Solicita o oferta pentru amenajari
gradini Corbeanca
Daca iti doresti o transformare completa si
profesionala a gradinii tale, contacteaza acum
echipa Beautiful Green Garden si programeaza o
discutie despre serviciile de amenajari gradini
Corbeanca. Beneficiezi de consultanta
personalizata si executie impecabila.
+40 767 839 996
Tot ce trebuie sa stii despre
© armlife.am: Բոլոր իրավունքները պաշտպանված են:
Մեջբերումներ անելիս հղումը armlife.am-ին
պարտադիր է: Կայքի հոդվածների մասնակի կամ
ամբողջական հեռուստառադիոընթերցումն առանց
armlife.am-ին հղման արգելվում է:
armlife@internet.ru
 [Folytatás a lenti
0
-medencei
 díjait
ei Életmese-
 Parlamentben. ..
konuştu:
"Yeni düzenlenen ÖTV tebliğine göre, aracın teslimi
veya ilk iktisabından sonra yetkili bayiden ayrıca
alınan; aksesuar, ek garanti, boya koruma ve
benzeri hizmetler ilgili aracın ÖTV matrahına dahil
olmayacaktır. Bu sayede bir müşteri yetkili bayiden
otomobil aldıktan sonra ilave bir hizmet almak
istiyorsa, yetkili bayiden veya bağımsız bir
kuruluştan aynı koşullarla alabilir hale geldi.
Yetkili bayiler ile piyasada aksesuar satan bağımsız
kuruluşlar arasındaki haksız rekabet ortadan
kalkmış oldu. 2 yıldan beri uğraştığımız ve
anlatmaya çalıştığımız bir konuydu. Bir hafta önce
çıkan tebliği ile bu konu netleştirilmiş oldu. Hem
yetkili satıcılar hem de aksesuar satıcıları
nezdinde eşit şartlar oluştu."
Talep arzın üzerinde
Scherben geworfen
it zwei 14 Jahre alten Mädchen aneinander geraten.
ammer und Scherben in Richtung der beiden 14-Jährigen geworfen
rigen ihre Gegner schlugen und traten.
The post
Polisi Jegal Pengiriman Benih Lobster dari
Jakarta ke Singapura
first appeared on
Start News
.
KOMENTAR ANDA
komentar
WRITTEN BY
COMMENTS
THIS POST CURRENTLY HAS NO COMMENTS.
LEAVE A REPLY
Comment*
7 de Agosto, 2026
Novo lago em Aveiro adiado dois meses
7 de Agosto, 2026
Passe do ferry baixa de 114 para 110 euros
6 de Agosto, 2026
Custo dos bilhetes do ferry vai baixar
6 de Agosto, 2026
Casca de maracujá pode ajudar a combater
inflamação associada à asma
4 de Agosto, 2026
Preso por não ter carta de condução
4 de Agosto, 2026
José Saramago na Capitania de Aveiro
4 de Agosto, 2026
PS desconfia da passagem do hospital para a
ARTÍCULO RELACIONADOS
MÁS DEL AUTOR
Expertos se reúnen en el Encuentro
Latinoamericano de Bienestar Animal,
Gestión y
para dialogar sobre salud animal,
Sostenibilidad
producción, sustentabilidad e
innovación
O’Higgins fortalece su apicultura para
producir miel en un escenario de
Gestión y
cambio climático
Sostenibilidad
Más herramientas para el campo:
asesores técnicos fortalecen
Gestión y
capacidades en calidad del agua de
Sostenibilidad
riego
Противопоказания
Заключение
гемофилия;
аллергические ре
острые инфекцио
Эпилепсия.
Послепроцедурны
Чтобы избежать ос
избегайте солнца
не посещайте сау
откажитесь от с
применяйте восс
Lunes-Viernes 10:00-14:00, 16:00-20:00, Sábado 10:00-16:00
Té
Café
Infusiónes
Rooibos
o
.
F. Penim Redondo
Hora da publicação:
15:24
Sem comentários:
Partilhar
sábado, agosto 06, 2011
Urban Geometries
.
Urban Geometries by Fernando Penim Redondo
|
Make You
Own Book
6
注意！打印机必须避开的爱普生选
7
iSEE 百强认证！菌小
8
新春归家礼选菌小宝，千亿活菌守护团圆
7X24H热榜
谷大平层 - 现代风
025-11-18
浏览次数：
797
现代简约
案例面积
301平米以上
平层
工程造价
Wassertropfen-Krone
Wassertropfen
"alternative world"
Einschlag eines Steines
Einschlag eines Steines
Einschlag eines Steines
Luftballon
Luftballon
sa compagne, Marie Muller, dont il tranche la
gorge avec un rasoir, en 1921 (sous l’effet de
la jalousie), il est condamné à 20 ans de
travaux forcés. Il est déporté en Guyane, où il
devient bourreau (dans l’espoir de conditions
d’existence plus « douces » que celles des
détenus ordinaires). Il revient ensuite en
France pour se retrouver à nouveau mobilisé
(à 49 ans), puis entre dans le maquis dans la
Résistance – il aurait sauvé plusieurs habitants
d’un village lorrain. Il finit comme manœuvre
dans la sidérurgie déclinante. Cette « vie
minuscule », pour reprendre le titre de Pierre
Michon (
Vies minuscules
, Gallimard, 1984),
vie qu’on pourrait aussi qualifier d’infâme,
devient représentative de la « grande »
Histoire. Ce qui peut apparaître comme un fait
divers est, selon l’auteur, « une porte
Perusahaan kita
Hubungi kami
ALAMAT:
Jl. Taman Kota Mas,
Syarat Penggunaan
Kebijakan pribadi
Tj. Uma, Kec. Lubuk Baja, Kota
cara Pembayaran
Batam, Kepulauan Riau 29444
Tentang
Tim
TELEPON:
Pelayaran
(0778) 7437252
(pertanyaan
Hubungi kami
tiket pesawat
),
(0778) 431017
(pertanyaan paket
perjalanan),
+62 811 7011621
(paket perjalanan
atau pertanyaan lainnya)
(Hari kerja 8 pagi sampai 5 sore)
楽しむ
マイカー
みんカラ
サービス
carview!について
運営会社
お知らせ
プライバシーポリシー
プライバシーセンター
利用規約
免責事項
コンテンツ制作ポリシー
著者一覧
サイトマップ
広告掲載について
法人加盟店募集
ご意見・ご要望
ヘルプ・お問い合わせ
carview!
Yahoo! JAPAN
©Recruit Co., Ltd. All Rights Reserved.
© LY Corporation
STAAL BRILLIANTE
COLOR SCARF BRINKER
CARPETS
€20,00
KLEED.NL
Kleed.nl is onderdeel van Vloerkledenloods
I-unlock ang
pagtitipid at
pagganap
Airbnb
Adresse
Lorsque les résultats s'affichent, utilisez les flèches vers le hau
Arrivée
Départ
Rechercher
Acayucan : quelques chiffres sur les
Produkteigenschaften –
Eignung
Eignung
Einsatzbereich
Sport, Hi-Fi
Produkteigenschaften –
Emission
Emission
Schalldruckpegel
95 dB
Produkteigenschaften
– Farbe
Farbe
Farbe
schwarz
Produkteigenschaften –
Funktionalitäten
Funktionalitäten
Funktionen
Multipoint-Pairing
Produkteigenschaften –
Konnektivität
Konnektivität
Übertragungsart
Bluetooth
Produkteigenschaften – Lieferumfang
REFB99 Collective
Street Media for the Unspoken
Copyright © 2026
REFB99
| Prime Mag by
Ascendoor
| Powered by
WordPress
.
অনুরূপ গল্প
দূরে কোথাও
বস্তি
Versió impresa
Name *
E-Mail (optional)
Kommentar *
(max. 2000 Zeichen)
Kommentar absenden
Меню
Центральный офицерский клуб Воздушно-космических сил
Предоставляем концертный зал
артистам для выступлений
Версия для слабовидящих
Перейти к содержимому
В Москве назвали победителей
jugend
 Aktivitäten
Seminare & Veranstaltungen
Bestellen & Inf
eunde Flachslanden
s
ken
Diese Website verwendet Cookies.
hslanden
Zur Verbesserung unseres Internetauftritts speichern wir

- - -

*TASK ITEM*
Return every line of the material word for word.

*RESPONSE TO THE TASK*
Solicita o oferta pentru amenajari
gradini Corbeanca
Daca iti doresti o transformare completa si
profesionala a gradinii tale, contacteaza acum
echipa Beautiful Green Garden si programeaza o
discutie despre serviciile de amenajari gradini
Corbeanca. Beneficiezi de consultanta
personalizata si executie impecabila.
+40 767 839 996
Tot ce trebuie sa stii despre
© armlife.am: Բոլոր իրավունքները պաշտպանված են:
Մեջբերումներ անելիս հղումը armlife.am-ին
պարտադիր է: Կայքի հոդվածների մասնակի կամ
ամբողջական հեռուստառադիոընթերցումն առանց
armlife.am-ին հղման արգելվում է:
armlife@internet.ru
 [Folytatás a lenti
0
-medencei
 díjait
ei Életmese-
 Parlamentben. ..
konuştu:
"Yeni düzenlenen ÖTV tebliğine göre, aracın teslimi
veya ilk iktisabından sonra yetkili bayiden ayrıca
alınan; aksesuar, ek garanti, boya koruma ve
benzeri hizmetler ilgili aracın ÖTV matrahına dahil
olmayacaktır. Bu sayede bir müşteri yetkili bayiden
otomobil aldıktan sonra ilave bir hizmet almak
istiyorsa, yetkili bayiden veya bağımsız bir
kuruluştan aynı koşullarla alabilir hale geldi.
Yetkili bayiler ile piyasada aksesuar satan bağımsız
kuruluşlar arasındaki haksız rekabet ortadan
kalkmış oldu. 2 yıldan beri uğraştığımız ve
anlatmaya çalıştığımız bir konuydu. Bir hafta önce
çıkan tebliği ile bu konu netleştirilmiş oldu. Hem
yetkili satıcılar hem de aksesuar satıcıları
nezdinde eşit şartlar oluştu."
Talep arzın üzerinde
Scherben geworfen
it zwei 14 Jahre alten Mädchen aneinander geraten.
ammer und Scherben in Richtung der beiden 14-Jährigen geworfen
rigen ihre Gegner schlugen und traten.
The post
Polisi Jegal Pengiriman Benih Lobster dari
Jakarta ke Singapura
first appeared on
Start News
.
KOMENTAR ANDA
komentar
WRITTEN BY
COMMENTS
THIS POST CURRENTLY HAS NO COMMENTS.
LEAVE A REPLY
Comment*
7 de Agosto, 2026
Novo lago em Aveiro adiado dois meses
7 de Agosto, 2026
Passe do ferry baixa de 114 para 110 euros
6 de Agosto, 2026
Custo dos bilhetes do ferry vai baixar
6 de Agosto, 2026
Casca de maracujá pode ajudar a combater
inflamação associada à asma
4 de Agosto, 2026
Preso por não ter carta de condução
4 de Agosto, 2026
José Saramago na Capitania de Aveiro
4 de Agosto, 2026
PS desconfia da passagem do hospital para a
ARTÍCULO RELACIONADOS
MÁS DEL AUTOR
Expertos se reúnen en el Encuentro
Latinoamericano de Bienestar Animal,
Gestión y
para dialogar sobre salud animal,
Sostenibilidad
producción, sustentabilidad e
innovación
O’Higgins fortalece su apicultura para
producir miel en un escenario de
Gestión y
cambio climático
Sostenibilidad
Más herramientas para el campo:
asesores técnicos fortalecen
Gestión y
capacidades en calidad del agua de
Sostenibilidad
riego
Противопоказания
Заключение
гемофилия;
аллергические ре
острые инфекцио
Эпилепсия.
Послепроцедурны
Чтобы избежать ос
избегайте солнца
не посещайте сау
откажитесь от с
применяйте восс
Lunes-Viernes 10:00-14:00, 16:00-20:00, Sábado 10:00-16:00
Té
Café
Infusiónes
Rooibos
o
.
F. Penim Redondo
Hora da publicação:
15:24
Sem comentários:
Partilhar
sábado, agosto 06, 2011
Urban Geometries
.
Urban Geometries by Fernando Penim Redondo
|
Make You
Own Book
6
注意！打印机必须避开的爱普生选
7
iSEE 百强认证！菌小
8
新春归家礼选菌小宝，千亿活菌守护团圆
7X24H热榜
谷大平层 - 现代风
025-11-18
浏览次数：
797
现代简约
案例面积
301平米以上
平层
工程造价
Wassertropfen-Krone
Wassertropfen
"alternative world"
Einschlag eines Steines
Einschlag eines Steines
Einschlag eines Steines
Luftballon
Luftballon
sa compagne, Marie Muller, dont il tranche la
gorge avec un rasoir, en 1921 (sous l’effet de
la jalousie), il est condamné à 20 ans de
travaux forcés. Il est déporté en Guyane, où il
devient bourreau (dans l’espoir de conditions
d’existence plus « douces » que celles des
détenus ordinaires). Il revient ensuite en
France pour se retrouver à nouveau mobilisé
(à 49 ans), puis entre dans le maquis dans la
Résistance – il aurait sauvé plusieurs habitants
d’un village lorrain. Il finit comme manœuvre
dans la sidérurgie déclinante. Cette « vie
minuscule », pour reprendre le titre de Pierre
Michon (
Vies minuscules
, Gallimard, 1984),
vie qu’on pourrait aussi qualifier d’infâme,
devient représentative de la « grande »
Histoire. Ce qui peut apparaître comme un fait
divers est, selon l’auteur, « une porte
Perusahaan kita
Hubungi kami
ALAMAT:
Jl. Taman Kota Mas,
Syarat Penggunaan
Kebijakan pribadi
Tj. Uma, Kec. Lubuk Baja, Kota
cara Pembayaran
Batam, Kepulauan Riau 29444
Tentang
Tim
TELEPON:
Pelayaran
(0778) 7437252
(pertanyaan
Hubungi kami
tiket pesawat
),
(0778) 431017
(pertanyaan paket
perjalanan),
+62 811 7011621
(paket perjalanan
atau pertanyaan lainnya)
(Hari kerja 8 pagi sampai 5 sore)
楽しむ
マイカー
みんカラ
サービス
carview!について
運営会社
お知らせ
プライバシーポリシー
プライバシーセンター
利用規約
免責事項
コンテンツ制作ポリシー
著者一覧
サイトマップ
広告掲載について
法人加盟店募集
ご意見・ご要望
ヘルプ・お問い合わせ
carview!
Yahoo! JAPAN
©Recruit Co., Ltd. All Rights Reserved.
© LY Corporation
STAAL BRILLIANTE
COLOR SCARF BRINKER
CARPETS
€20,00
KLEED.NL
Kleed.nl is onderdeel van Vloerkledenloods
I-unlock ang
pagtitipid at
pagganap
Airbnb
Adresse
Lorsque les résultats s'affichent, utilisez les flèches vers le hau
Arrivée
Départ
Rechercher
Acayucan : quelques chiffres sur les
Produkteigenschaften –
Eignung
Eignung
Einsatzbereich
Sport, Hi-Fi
Produkteigenschaften –
Emission
Emission
Schalldruckpegel
95 dB
Produkteigenschaften
– Farbe
Farbe
Farbe
schwarz
Produkteigenschaften –
Funktionalitäten
Funktionalitäten
Funktionen
Multipoint-Pairing
Produkteigenschaften –
Konnektivität
Konnektivität
Übertragungsart
Bluetooth
Produkteigenschaften – Lieferumfang
REFB99 Collective
Street Media for the Unspoken
Copyright © 2026
REFB99
| Prime Mag by
Ascendoor
| Powered by
WordPress
.
অনুরূপ গল্প
দূরে কোথাও
বস্তি
Versió impresa
Name *
E-Mail (optional)
Kommentar *
(max. 2000 Zeichen)
Kommentar absenden
Меню
Центральный офицерский клуб Воздушно-космических сил
Предоставляем концертный зал
артистам для выступлений
Версия для слабовидящих
Перейти к содержимому
В Москве назвали победителей
jugend
 Aktivitäten
Seminare & Veranstaltungen
Bestellen & Inf
eunde Flachslanden
s
ken
Diese Website verwendet Cookies.
hslanden
Zur Verbesserung unseres Internetauftritts speichern wir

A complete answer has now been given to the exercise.